Just to keep them out of the index?
I think without too much question, yes.
ADDED NOTE: I do use robots.txt disallow for JS and PHP that only does processing, but I rarely disallow page and give an indication of where the actual files are that way... I usually disallow directories and have my options set to -indexes (the ones the server generates when /dir/ is requested) in the .htaccess so there is no reference to the actual location or name of the file in the directory being used for processing in the robots.txt.
The JS files are fairly easy to find by viewing the source code of the pages, but the PHP files are very difficult, because I can use random names for them and without the server generated index of the directory to give away the actual file name they are very difficult to 'guess' since they can be called anything I feel like.
I understand the pages are crawled. My point is that using noindex pulls all references to that page out of the index. Unlike robots.txt entries which may show up as a URI only listing, in most instances they do.
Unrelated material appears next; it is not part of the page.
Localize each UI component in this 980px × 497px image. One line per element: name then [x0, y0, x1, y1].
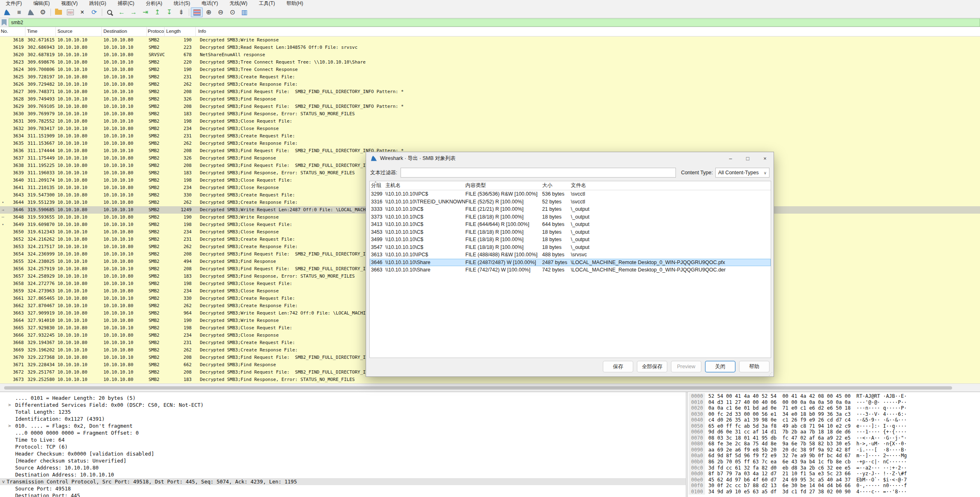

Okay, I thought you probably did, but wanted to make sure other readers did too, because of the terminology differences you point out.
I might have to disagree with the "change crawl frequency" although it could be a misinterpretation on my part. I just recently worked with a WebmasterWorld member and we had some unusual after effects when dealing with the above type scenario. Removing robots.txt entries and implementing noindex, nofollow at the document level. Unfortunately it wasn't the only thing done so it is very difficult to pinpoint any one thing. I do know that there has been an overall positive effect for their website. Crawl patterns have normalized. All sorts of documented improvements across the board by changing crawling directives.
By 'crawl frequency' I mean how often the bot visits those pages...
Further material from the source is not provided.